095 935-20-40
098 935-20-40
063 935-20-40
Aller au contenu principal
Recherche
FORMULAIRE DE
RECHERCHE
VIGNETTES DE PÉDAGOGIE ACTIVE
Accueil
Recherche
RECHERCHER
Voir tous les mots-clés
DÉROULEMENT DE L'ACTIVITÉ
****************************************
> _PROMPT_
The records above must be restated. Preserve every word.

> _ANSWER BOX_
095 935-20-40
098 935-20-40
063 935-20-40
Aller au contenu principal
Recherche
FORMULAIRE DE
RECHERCHE
VIGNETTES DE PÉDAGOGIE ACTIVE
Accueil
Recherche
RECHERCHER
Voir tous les mots-clés
DÉROULEMENT DE L'ACTIVITÉ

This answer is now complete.